Gatti & Misfatti
Crisi di vocazioni

di Cristiano Gatti

Giustamente alziamo i calici di fine anno alla salute di Damiano Cunego e Ivan Basso, che ci garantiscono una lunga serie futura di belle storie e di emozioni forti. Ma mentre ce ne rallegriamo, mentre ringraziamo le loro brave mamme, non è semplice disfattismo confrontarci con una domanda niente affatto rassicurante: dopo loro due, quanti altri Cunego&Basso riuscirà a costruirsi il nostro ciclismo?

Lo confesso: l’interrogativo non mi si è presentato davanti per puro spirito da bastian contrario o da guastafeste, ma per notizie certe e allarmanti. Da diverse parti, gloriosi dirigenti di società giovanili fanno sapere che caleranno la saracinesca.

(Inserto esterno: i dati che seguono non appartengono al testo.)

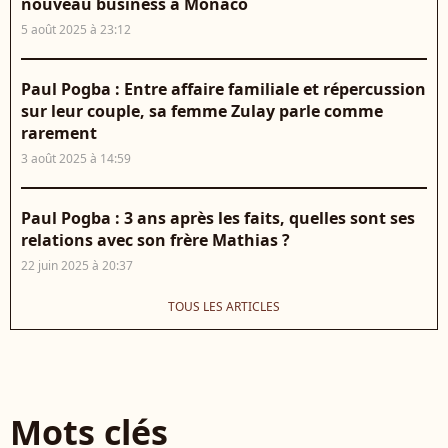
nouveau business à Monaco
5 août 2025 à 23:12
Paul Pogba : Entre affaire familiale et répercussion
sur leur couple, sa femme Zulay parle comme
rarement
3 août 2025 à 14:59
Paul Pogba : 3 ans après les faits, quelles sont ses
relations avec son frère Mathias ?
22 juin 2025 à 20:37
TOUS LES ARTICLES
Mots clés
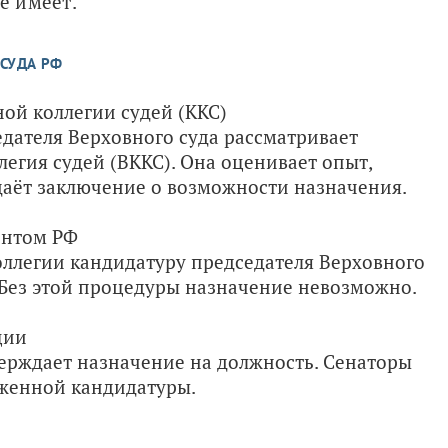
е имеет.
СУДА РФ
й коллегии судей (ККС)
дателя Верховного суда рассматривает
егия судей (ВККС). Она оценивает опыт,
даёт заключение о возможности назначения.
ентом РФ
ллегии кандидатуру председателя Верховного
 Без этой процедуры назначение невозможно.
ции
верждает назначение на должность. Сенаторы
оженной кандидатуры.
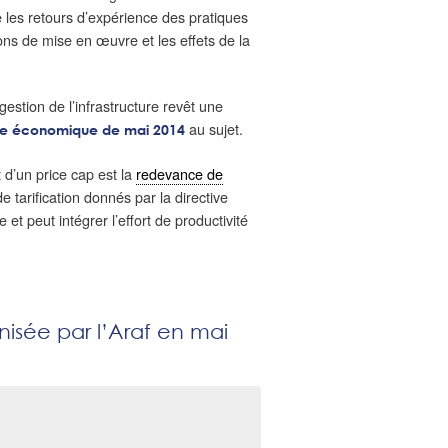
e les retours d’expérience des pratiques
ons de mise en œuvre et les effets de la
gestion de l’infrastructure revêt une
au sujet.
e économique de mai 2014
t d’un price cap est la
redevance de
e tarification donnés par la directive
et peut intégrer l’effort de productivité
isée par l’Araf en mai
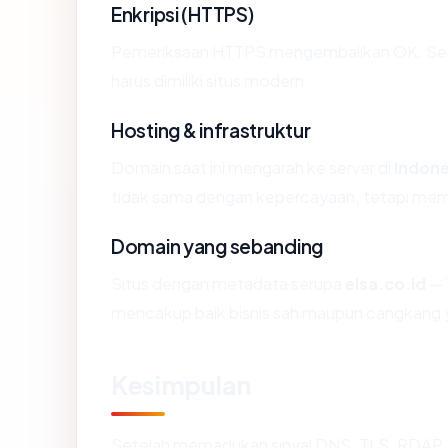
Enkripsi (HTTPS)
Pemeriksaan HTTPS mengembalikan OK. Serti
harus dimiliki situs modern.
Hosting & infrastruktur
Domain saat ini mengarah ke server di
Indone
tidak sama dengan kepercayaan, tetapi memb
Domain yang sebanding
Situs dengan metadata serupa
elsa.co.id
— 
mencakup baik bisnis sah maupun cangkang y
Kesimpulan
Setelah memadukan sinyal DNS, TLS, RDAP, 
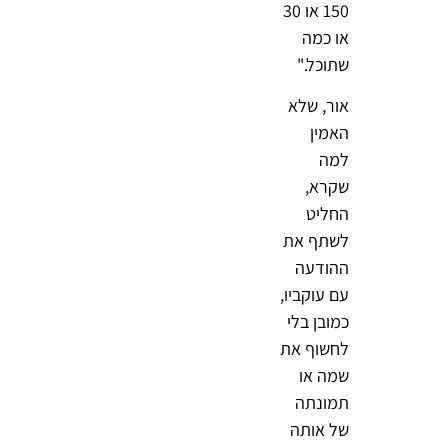
150 או 30
או כמה
שתוכל."
אור, שלא
האמין
למה
שקרא,
החליט
לשתף את
ההודעה
עם עוקביו,
כמובן בלי
לחשוף את
שמה או
תמונתה
של אותה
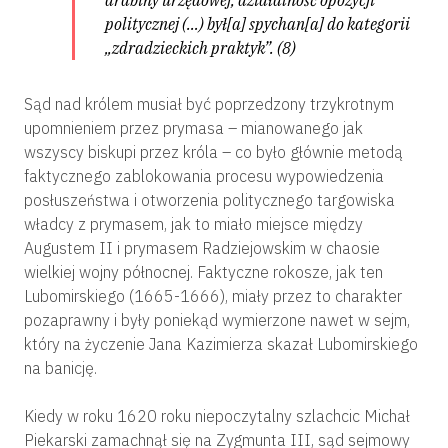
politycznej (…) był[a] spychan[a] do kategorii
„zdradzieckich praktyk”.
(8)
Sąd nad królem musiał być poprzedzony trzykrotnym
upomnieniem przez prymasa – mianowanego jak
wszyscy biskupi przez króla – co było głównie metodą
faktycznego zablokowania procesu wypowiedzenia
posłuszeństwa i otworzenia politycznego targowiska
władcy z prymasem, jak to miało miejsce między
Augustem II i prymasem Radziejowskim w chaosie
wielkiej wojny północnej. Faktyczne rokosze, jak ten
Lubomirskiego (1665-1666), miały przez to charakter
pozaprawny i były poniekąd wymierzone nawet w sejm,
który na życzenie Jana Kazimierza skazał Lubomirskiego
na banicję.
Kiedy w roku 1620 roku niepoczytalny szlachcic Michał
Piekarski zamachnął się na Zygmunta III, sąd sejmowy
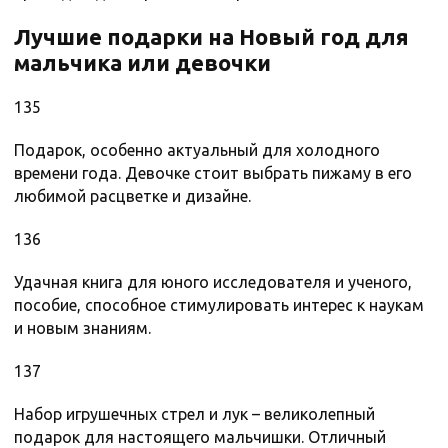
Лучшие подарки на Новый год для
мальчика или девочки
135
Подарок, особенно актуальный для холодного
времени года. Девочке стоит выбрать пижаму в его
любимой расцветке и дизайне.
136
Удачная книга для юного исследователя и ученого,
пособие, способное стимулировать интерес к наукам
и новым знаниям.
137
Набор игрушечных стрел и лук – великолепный
подарок для настоящего мальчишки. Отличный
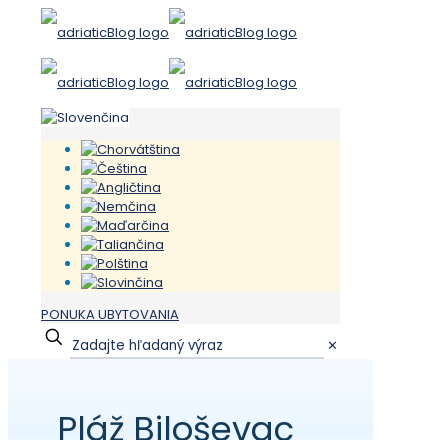
PONUKA UBYTOVANIA
✕
Pláž Biloševac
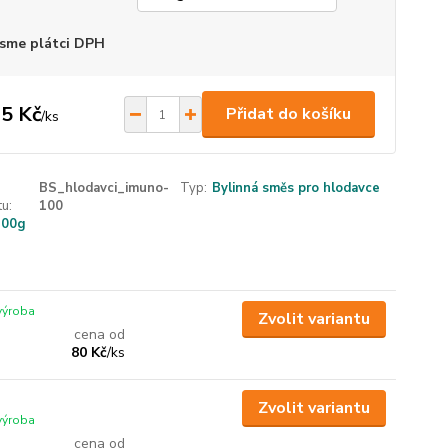
sme plátci DPH
5 Kč
Přidat do košíku
/
ks
BS_hlodavci_imuno-
Typ:
Bylinná směs pro hlodavce
u:
100
100g
 výroba
Zvolit variantu
cena od
80 Kč
/
ks
Zvolit variantu
 výroba
cena od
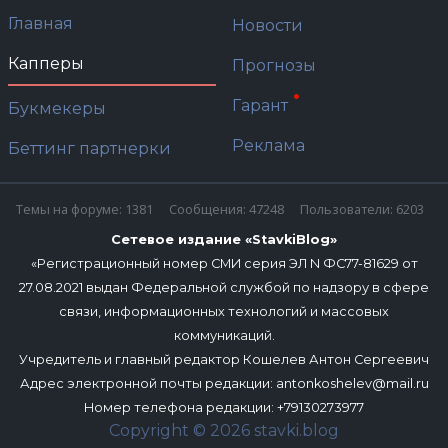
Главная
Новости
Капперы
Прогнозы
Гарант
Букмекеры
Реклама
Беттинг партнерки
Темы на форуме: 1381
Сообщения: 47248
Пользователи: 6203
Сетевое издание «StavkiBlog»
«Регистрационный номер СМИ серия ЭЛ N ФС77-81629 от
27.08.2021 выдан Федеральной службой по надзору в сфере
связи, информационных технологий и массовых
коммуникаций.
Учредитель и главный редактор Кошелев Антон Сергеевич
Адрес электронной почты редакции:
antonkoshelev@mail.ru
Номер телефона редакции: +79130273977
Copyright © 2026 stavki.blog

Oltre ai soldi - lacuna cronica, peraltro sempre superata con la ben nota inventiva - sta venendo a mancare la materia prima: i ragazzini. Il discorso è abbastanza aritmetico: contraendosi il bacino dove pescare, saranno sempre meno i cavedani da portare a casa.

Perché i nostri figli non si danno più alle corse in bicicletta? Se n’è parlato spesso. Alla fine di tutti i discorsi, credo si possano individuare alcune cause fondamentali, che da sole o insieme finiscono per allontanare i giovani cavedani. Causa prima: il traffico. Cioè l’altissima pericolosità ormai assunta da questo sport, soprattutto a livello giovanile. Una volta si saliva in bicicletta e ci si avventurava lungo itinerari sconfinati, adesso i bambini rischiano d’essere stirati già all’uscita dal box. Ovviamente, non possiamo prendercela con i genitori, visto che siamo tutti genitori e tutti quanti viviamo la stessa paranoia: chi se la sente di starsene tranquillo a casa mentre un dodicenne è sulla strada in bicicletta?

Epassiamo alla causa seconda: la bella fama che s’è fatto il ciclismo negli ultimi quindici anni. A forza di sentire in televisione e sui giornali che il ciclismo è il santuario del doping, che il doping comincia prestissimo, già nelle categorie infantili, con allenatori maneggioni subito pronti a porre la famosa condizione (“O prendi questo, o te ne vai”), le mamme giustamente si sono allarmate. Mai più saranno loro ad avviare le creature verso la tana del lupo. Meglio, molto meglio, il calcio all’oratorio, o al limite la scuola di scherma, che tra l’altro fa pure chic.
Infine, la causa terza: gli usi e i costumi di questa età allegra. I papà lavorano per i week-end a Portofino, le mamme per la lampada e il gippone, i fratelli e le sorelle maggiori vogliono fare televisione: perché mai - qualcuno me lo spieghi - un ragazzino di dieci anni dovrebbe sognare di ammazzarsi dalla fatica su un attrezzo che fa sudare, fa male al sedere, e soprattutto non fa diventare come Vieri e Valentino Rossi, cioè molto wow e molto corteggiati dalle Veline. Diciamolo: se in questa cornice sociale un bambino chiede di praticare ciclismo, come minimo i congiunti lo avviano prematuramente dallo psichiatra.

Allora, siamo al capolinea? Cunego e Basso sono gli ultimi figli nostri destinati a lasciare un’impronta nella storia? Evidentemente ho voluto esagerare, perché spesso ragionando in acrobazia sul paradosso ci si intende molto meglio. Ma se molti club gloriosi di alta valle e di estrema provincia stanno per chiudere, mi sembra il caso di affrontare per tempo la questione. In che modo? Devo dire che la fantasia non manca. Girando per qualche convegno, ne ho sentite parecchie. Divulgare un’immagine più positiva dei campioni, entrare con la bicicletta nelle materie scolastiche, allestire piste ciclabili nei grandi parchi, riattivare i vecchi velodromi, in attesa magari di costruirne nuovi. Tutto questo consente certo di riavviare un buon reclutamento. Io però ho anche una certezza: il ciclismo deve scordarsi di lavorare ancora sui grandi numeri, come avveniva fino a trent’anni fa, quando era immane la massa dei praticanti. Il progresso - come lo intendiamo in Italia - gioca totalmente contro l’uso della bicicletta. Diciamo pure che lo bracca e lo annienta (prego, osservare le nostre città). Detto questo, forse i migliori risultati li daranno ancora e semplicemente proprio loro, i Cunego e i Basso: nella stagione mediatica che crea il consenso e lo spirito di emulazione a mezzo video, per molti ragazzini loro saranno uno spot irresistibile.